Her mouth drops open, “Dean, I don’t know if you realize you’re standing in front of me with sweatpants, no shirt, no shoes, and talking about strangers, being armed, and frankly, I don’t know you well enough to know if you’re safe. I appreciate whatever you think you’re doing here, but I am good. I hope you have a goodnight.” She begins to shut the front door.
Putting my hand against it, I stop her. “Fuck, I’m doing this wrong. I’m sorry, Jo. Just got a lot on my mind. Need to get you a system like mine. ‘Til then,” I reach in my pocket and hand her the key fob, “this links to my system. Press the panic button you see something, you need help, whatever. It alerts the necessary people.”
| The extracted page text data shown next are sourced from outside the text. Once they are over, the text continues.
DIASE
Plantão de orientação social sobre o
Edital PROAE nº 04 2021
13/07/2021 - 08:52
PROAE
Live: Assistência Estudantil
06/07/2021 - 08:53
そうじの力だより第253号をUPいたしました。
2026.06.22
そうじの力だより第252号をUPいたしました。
Those people being me and my club, but I’m not going to tell her that. This key fob is a set up I worked on and it’s a prototype, but I know it won’t fail her. Yes, I have an alarm system in my house, but this will help her anywhere.”
She studies it and tries to hand it back. “You’re next door, you need to keep it close to your box. I have a system. Even have the little key fob for mine,” she explains.
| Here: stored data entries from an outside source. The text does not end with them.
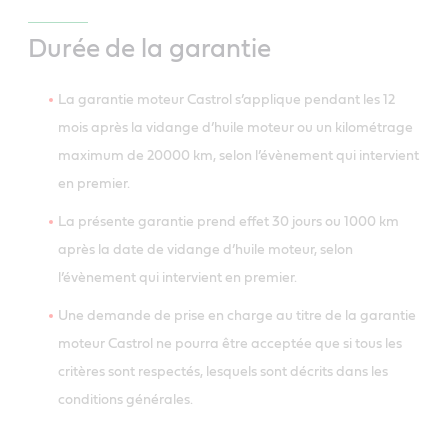
Durée de la garantie
La garantie moteur Castrol s’applique pendant les 12
mois après la vidange d’huile moteur ou un kilométrage
maximum de 20000 km, selon l’évènement qui intervient
en premier.
La présente garantie prend effet 30 jours ou 1000 km
après la date de vidange d’huile moteur, selon
l’évènement qui intervient en premier.
Une demande de prise en charge au titre de la garantie
moteur Castrol ne pourra être acceptée que si tous les
critères sont respectés, lesquels sont décrits dans les
conditions générales.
“System you got, basic shit. Not this, Jo. It goes where you go. Works off cellular networks. Push the button you need it, and it will give the location ping and alert help.”
“Dean, why are you worried? Do you know something I don’t? We’re strangers.”
She at least asks the right questions.
“Not strangers, we’re neighbors. You gotta understand my world, Jo. You matter to Sara. Sara matters to Country Boy. It’s the domino effect. And Country Boy, he’s been a lifeline when I was at my lowest. Sara wouldn’t like something happen to you. That makes trouble for Country Boy. This is added security.”
“I do not understand all this brotherhood,” she whispers.
I lean in grabbing the back of her neck to give it a squeeze. “Don’t need you to understand. Need to know you’re safe. Consider it a favor to me and then I owe ya one.”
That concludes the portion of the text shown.